**Exercise brief:** Copy out each entry below verbatim, skipping the images.
=== Data for this exercise ===
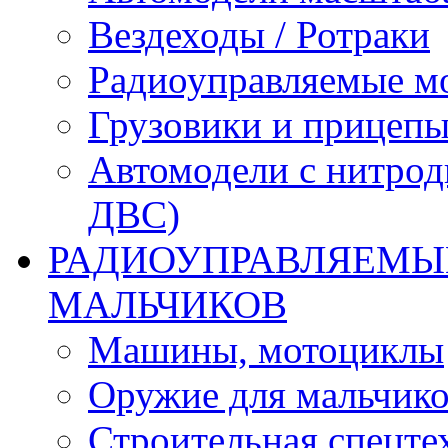
Вездеходы / Ротраки
Радиоуправляемые м
Грузовики и прицепы
Автомодели с нитрод
ДВС)
РАДИОУПРАВЛЯЕМЫЕ
МАЛЬЧИКОВ
Машины, мотоциклы
Оружие для мальчик
Строительная спецте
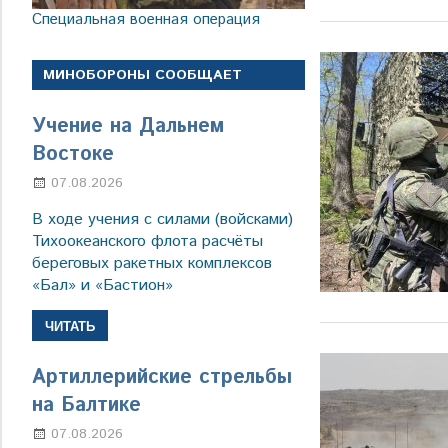
Специальная военная операция
МИНОБОРОНЫ СООБЩАЕТ
Учение на Дальнем
Востоке
07.08.2026
Настя Свиридова
В ходе учения с силами (войсками)
Тихоокеанского флота расчёты
береговых ракетных комплексов
«Бал» и «Бастион»
ЧИТАТЬ
Артиллерийские стрельбы
на Балтике
07.08.2026
Настя Свиридова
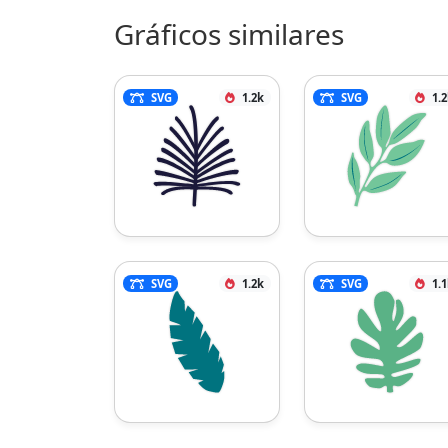
Gráficos similares
SVG
1.2k
SVG
1.
SVG
1.2k
SVG
1.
===
**Response area:**
Вездеходы / Ротраки
Радиоуправляемые м
Грузовики и прицепы
Автомодели с нитрод
ДВС)
РАДИОУПРАВЛЯЕМЫЕ
МАЛЬЧИКОВ
Машины, мотоциклы
Оружие для мальчик
Строительная спецте
Специальная военная операция
МИНОБОРОНЫ СООБЩАЕТ
Учение на Дальнем
Востоке
07.08.2026
Настя Свиридова
В ходе учения с силами (войсками)
Тихоокеанского флота расчёты
береговых ракетных комплексов
«Бал» и «Бастион»
ЧИТАТЬ
Артиллерийские стрельбы
на Балтике
07.08.2026
Настя Свиридова
Gráficos similares
SVG
1.2k
SVG
1.
SVG
1.2k
SVG
1.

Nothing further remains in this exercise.